RECORDED DATA Start Marker

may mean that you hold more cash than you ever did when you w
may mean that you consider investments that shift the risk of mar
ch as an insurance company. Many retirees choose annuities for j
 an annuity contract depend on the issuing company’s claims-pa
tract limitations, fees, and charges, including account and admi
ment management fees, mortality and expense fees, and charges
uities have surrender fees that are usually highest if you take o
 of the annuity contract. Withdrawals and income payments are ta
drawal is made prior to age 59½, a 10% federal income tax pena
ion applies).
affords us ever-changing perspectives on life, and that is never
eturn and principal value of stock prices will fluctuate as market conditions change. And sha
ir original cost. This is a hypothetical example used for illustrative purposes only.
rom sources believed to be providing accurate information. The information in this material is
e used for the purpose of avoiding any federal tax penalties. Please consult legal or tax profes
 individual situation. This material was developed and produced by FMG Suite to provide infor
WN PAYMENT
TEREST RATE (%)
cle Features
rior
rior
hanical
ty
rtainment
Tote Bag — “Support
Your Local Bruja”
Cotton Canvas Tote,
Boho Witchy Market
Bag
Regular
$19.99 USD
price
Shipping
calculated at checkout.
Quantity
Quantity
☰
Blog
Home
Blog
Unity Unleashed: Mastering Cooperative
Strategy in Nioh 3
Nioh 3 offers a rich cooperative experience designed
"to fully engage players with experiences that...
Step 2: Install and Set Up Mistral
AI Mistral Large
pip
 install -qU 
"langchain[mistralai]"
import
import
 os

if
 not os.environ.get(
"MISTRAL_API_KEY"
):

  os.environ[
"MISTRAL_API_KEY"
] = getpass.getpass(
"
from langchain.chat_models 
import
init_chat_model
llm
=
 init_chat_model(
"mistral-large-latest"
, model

RECORDED DATA End Marker

■ TASK: Line count for the word "fees": state how many lines of the listing hold it, and give only that number.

■ SOLVED PROBLEM: 3